3) Observation: N-2, has no Raid groups of 15K disks, so it doesn't require any of those 3 disks.

4) Now, N-1, has 1x10K spare & 1x15K spare (After the step 1) which satisfies 'each disk type/node' spare criteria for N-1.

5) Now N-2, has 3x15K disks as 'spare', move the root aggregates (1OK disk:0d.03.0,0a.00.0,0d.03.1) to 3x15k disks.
How to non-disruptively migrate a node's root volume/aggregate onto new disks in ONTAP 9?
https://kb.netapp.com/Advice_and_Troubleshooting/Data_Storage_Software/ONTAP_OS/How_to_non-disruptively_migrate_a_node's_root_volume%2F%2Faggregate_on...

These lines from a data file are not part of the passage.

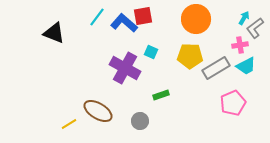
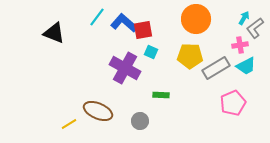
red square: moved 14 px down
green rectangle: rotated 21 degrees clockwise
brown ellipse: rotated 8 degrees counterclockwise
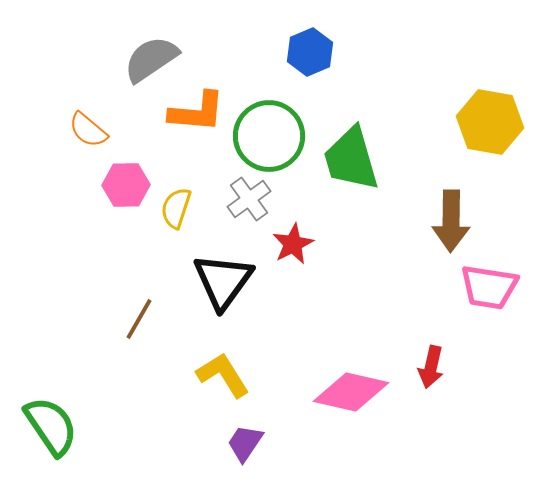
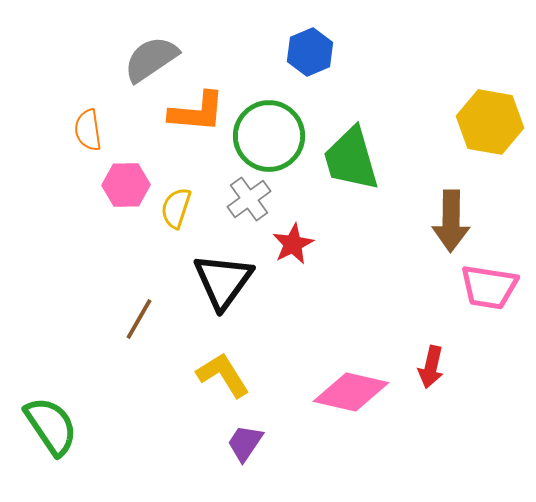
orange semicircle: rotated 42 degrees clockwise
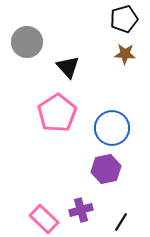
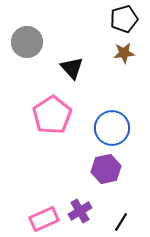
brown star: moved 1 px left, 1 px up; rotated 10 degrees counterclockwise
black triangle: moved 4 px right, 1 px down
pink pentagon: moved 5 px left, 2 px down
purple cross: moved 1 px left, 1 px down; rotated 15 degrees counterclockwise
pink rectangle: rotated 68 degrees counterclockwise
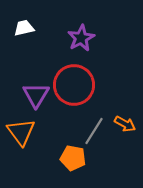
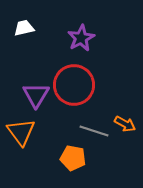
gray line: rotated 76 degrees clockwise
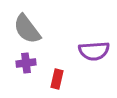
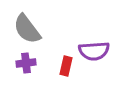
red rectangle: moved 9 px right, 13 px up
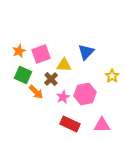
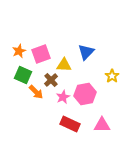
brown cross: moved 1 px down
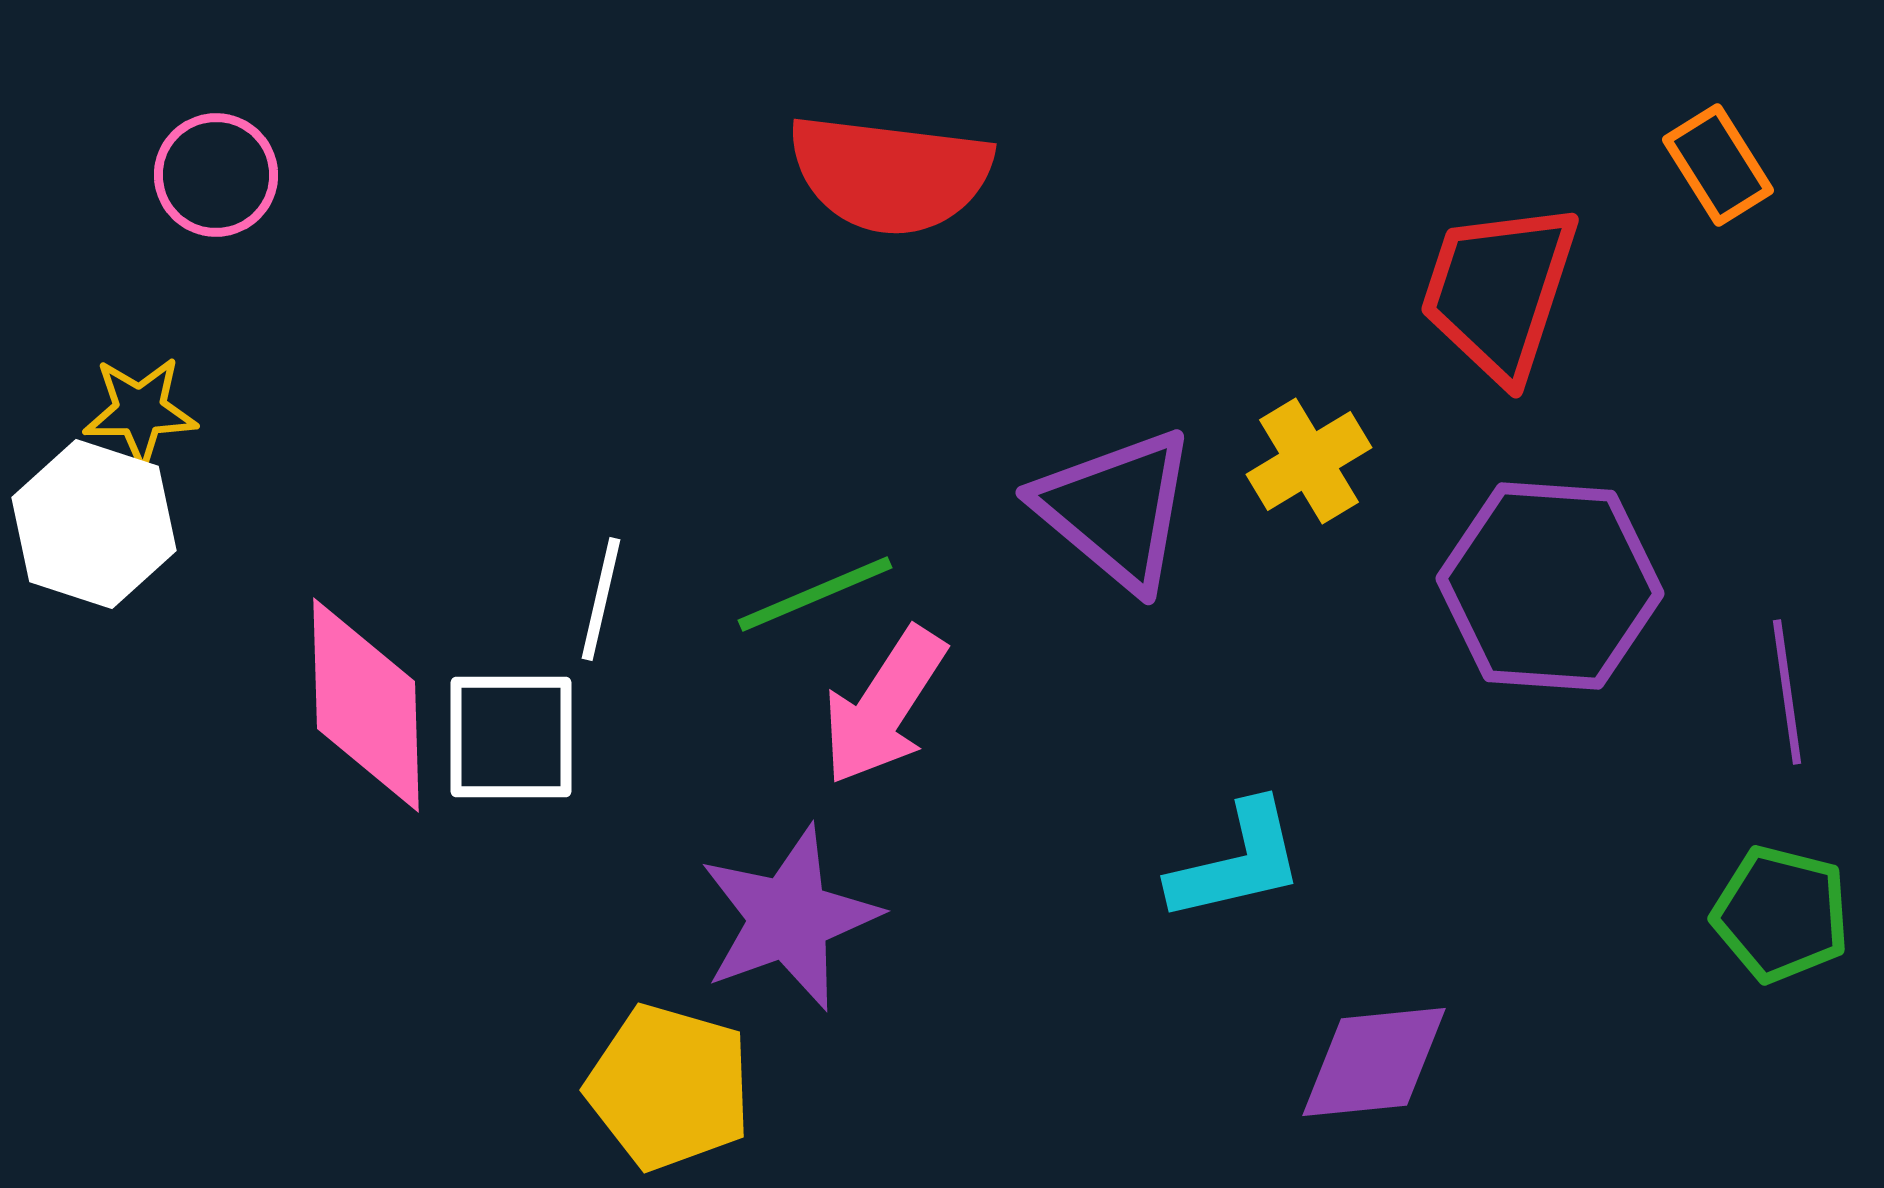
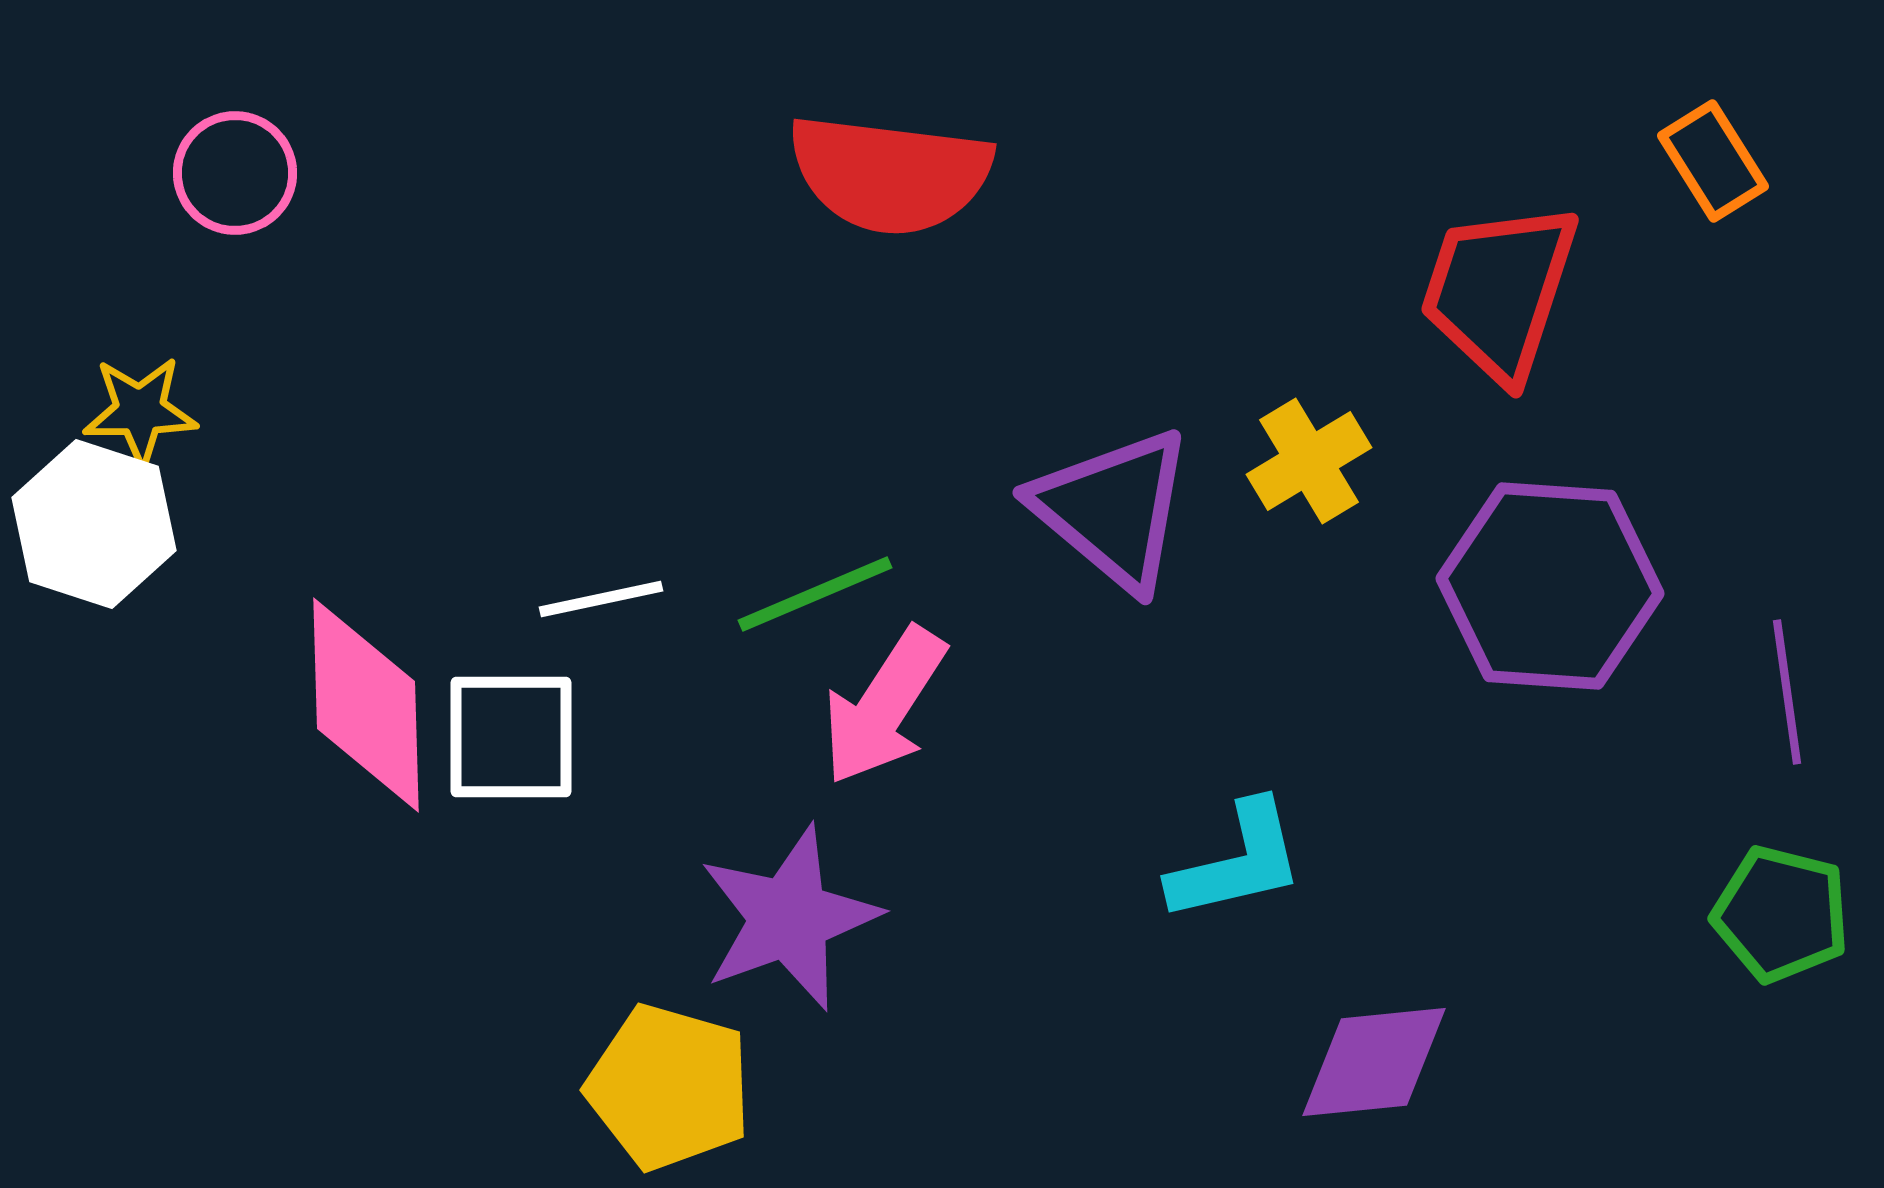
orange rectangle: moved 5 px left, 4 px up
pink circle: moved 19 px right, 2 px up
purple triangle: moved 3 px left
white line: rotated 65 degrees clockwise
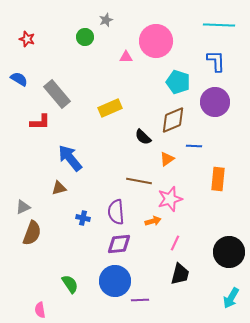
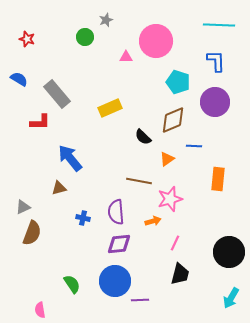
green semicircle: moved 2 px right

6) Now N-2, after the move, you get 3x10K spares (However, there will be no '15k' spare for the newly created root_aggr), however, you will have higher capacity 10K drive in case a drive fails in root-aggregate, and you need to make sure 'disk RPM mixing option is enabled'). The rule for spare is: Hot spare drives should be equal to or larger than the capacities of the drives that they are protecting.

7) Next, move 1x10K to N-1.

😎 Now both N-1 & N-2 has 2x10K spares. I think, this should make it safer at least and may stop the alerts.

KernelPanicfbsd · ‎2022-10-17

Hello, that's great thanks for the reply, I think if we have to we'd go with plan B - however there might be a reason as to why we're down a spare disk - I noticed the following message in the syslogs:

adapterName="0c", debug_string="One or more (1) PHYs on expander 5:00a098:000e7ee:3f are in a bad state."

After further investigation I was able to see that the system can't see the disk in shelf 13, bay 21 despite the fact it it physically present (but with no lights on it), the disks are listed as 4.13.20 to 4.13.22.

I've logged it with our support, will update here once I have a resolution.